=== EXTRACTED ENTRIES ===
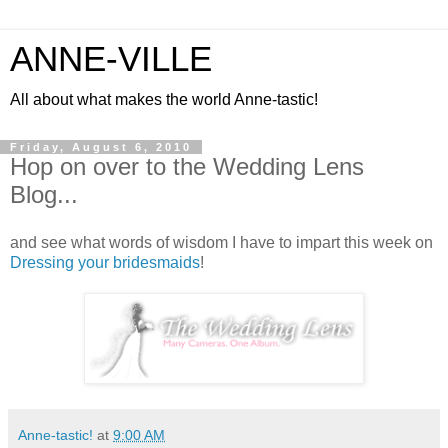
ANNE-VILLE
All about what makes the world Anne-tastic!
Friday, August 6, 2010
Hop on over to the Wedding Lens
Blog...
and see what words of wisdom I have to impart this week on
Dressing your bridesmaids
!
Anne-tastic!
at
9:00 AM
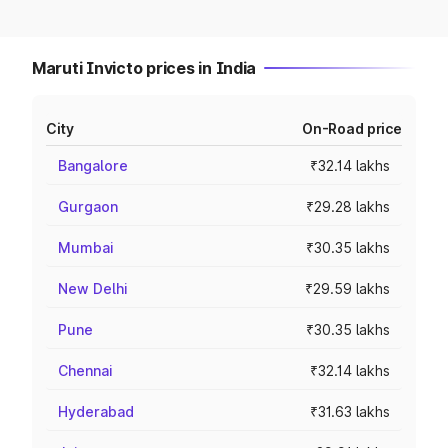
Maruti Invicto prices in India
City
On-Road price
Bangalore
₹32.14 lakhs
Gurgaon
₹29.28 lakhs
Mumbai
₹30.35 lakhs
New Delhi
₹29.59 lakhs
Pune
₹30.35 lakhs
Chennai
₹32.14 lakhs
Hyderabad
₹31.63 lakhs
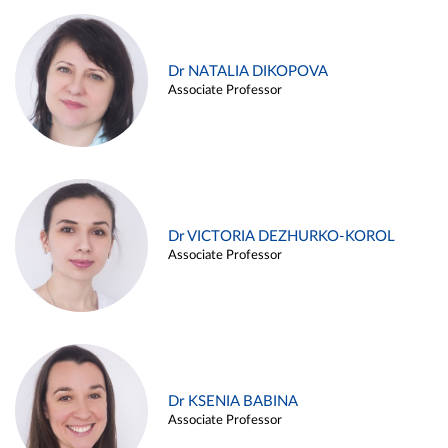
Dr NATALIA DIKOPOVA
Associate Professor
Dr VICTORIA DEZHURKO-KOROL
Associate Professor
Dr KSENIA BABINA
Associate Professor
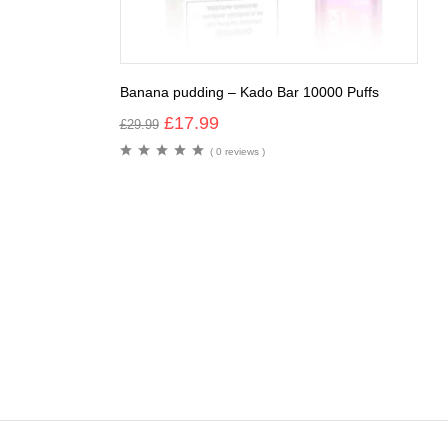
Banana pudding – Kado Bar 10000 Puffs
£
17.99
£
29.99
( 0 reviews )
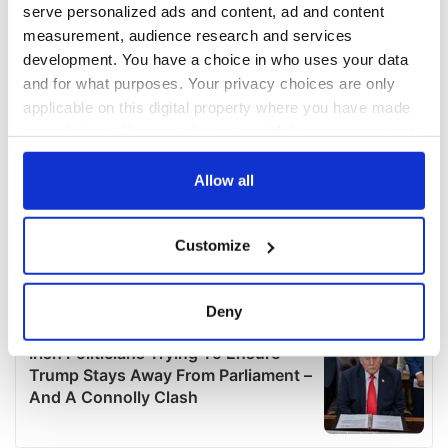
serve personalized ads and content, ad and content
measurement, audience research and services
development. You have a choice in who uses your data
and for what purposes. Your privacy choices are only
applicable on this digital property where you have made
your choices. You can change or withdraw your consent
any time from the Cookie Declaration or by clicking on
the Privacy trigger icon.
Allow all
If you allow, we would also like to:
Customize
Collect information about your geographical
location which can be accurate to within several
meters
Deny
Identify your device by actively scanning it for
specific characteristics (fingerprinting)
Find out more about how your personal data is processed
and set your preferences in the
details section
.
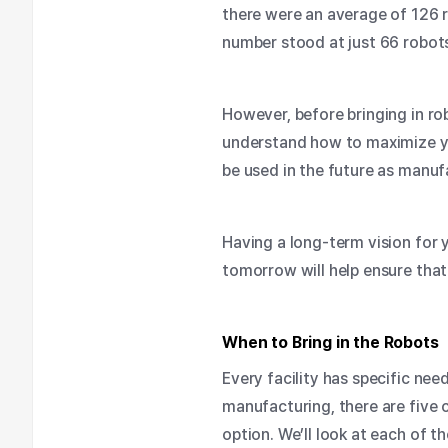
there were an average of 126 r
number stood at just 66 robo
However, before bringing in ro
understand how to maximize your
be used in the future as man
Having a long-term vision for y
tomorrow will help ensure that 
When to Bring in the Robots
Every facility has specific ne
manufacturing
, there are fiv
option. We’ll look at each of 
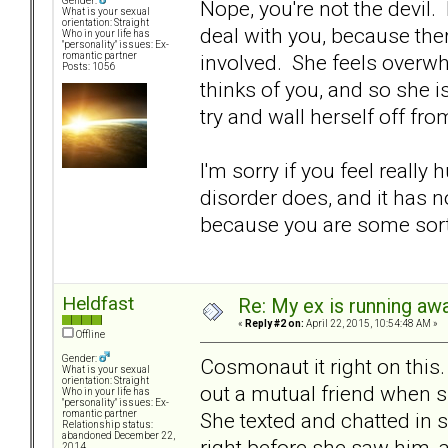
Gender:
Nope, you're not the devil. I
What is your sexual
orientation: Straight
deal with you, because th
Who in your life has
"personality" issues: Ex-
involved. She feels overw
romantic partner
Posts: 1056
thinks of you, and so she i
try and wall herself off fr
I'm sorry if you feel really h
disorder does, and it has no
because you are some sort o
Heldfast
Re: My ex is running aw
«
Reply #2 on:
April 22, 2015, 10:54:48 AM »
Offline
Gender:
Cosmonaut it right on thi
What is your sexual
orientation: Straight
out a mutual friend when s
Who in your life has
"personality" issues: Ex-
She texted and chatted in se
romantic partner
Relationship status:
abandoned December 22,
right before she saw him, 
2014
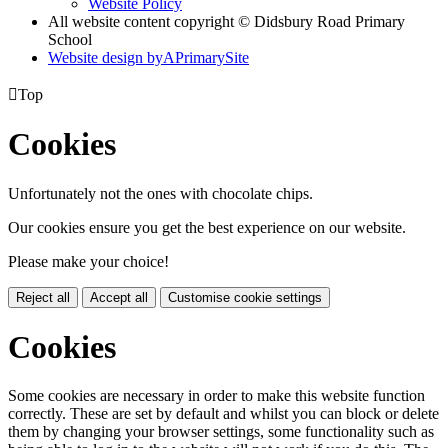
Website Policy
All website content copyright © Didsbury Road Primary
School
Website design by
A
PrimarySite

Top
Cookies
Unfortunately not the ones with chocolate chips.
Our cookies ensure you get the best experience on our website.
Please make your choice!
Reject all
Accept all
Customise cookie settings
Cookies
Some cookies are necessary in order to make this website function
correctly. These are set by default and whilst you can block or delete
them by changing your browser settings, some functionality such as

=== YOUR TASK ===
Lines of the material in which the word "data" occurs are to be copied out.

=== OUTPUT ===
development. You have a choice in who uses your data
Find out more about how your personal data is processed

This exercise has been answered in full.